## Problem to work on
Copy every line of the data in which the word "逐条转发" occurs.

## Exercise data
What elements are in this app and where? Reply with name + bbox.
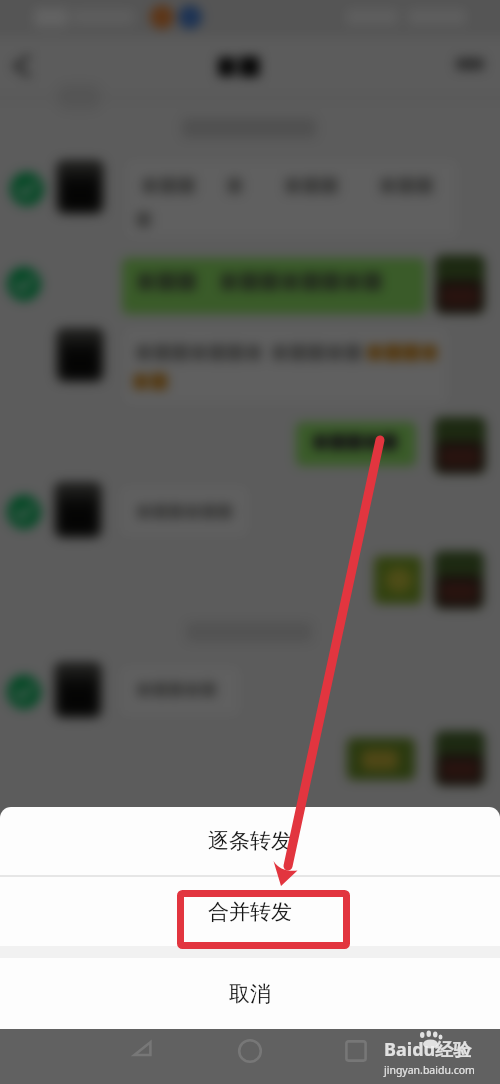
button[interactable]: 合并转发 [0, 877, 500, 946]
button[interactable]: Home [230, 1035, 270, 1075]
button[interactable]: Recents [336, 1035, 376, 1075]
staticText: 取消 [229, 981, 271, 1007]
button[interactable]: 取消 [0, 958, 500, 1029]
staticText: jingyan.baidu.com [384, 1063, 475, 1077]
button[interactable]: Back [124, 1035, 164, 1075]
button[interactable]: 逐条转发 [0, 807, 500, 875]
staticText: 合并转发 [208, 899, 292, 925]
staticText: 逐条转发 [208, 828, 292, 854]
staticText: Baidu经验 [384, 1037, 472, 1062]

## Response to this task
button[interactable]: 逐条转发 [0, 807, 500, 875]
staticText: 逐条转发 [208, 828, 292, 854]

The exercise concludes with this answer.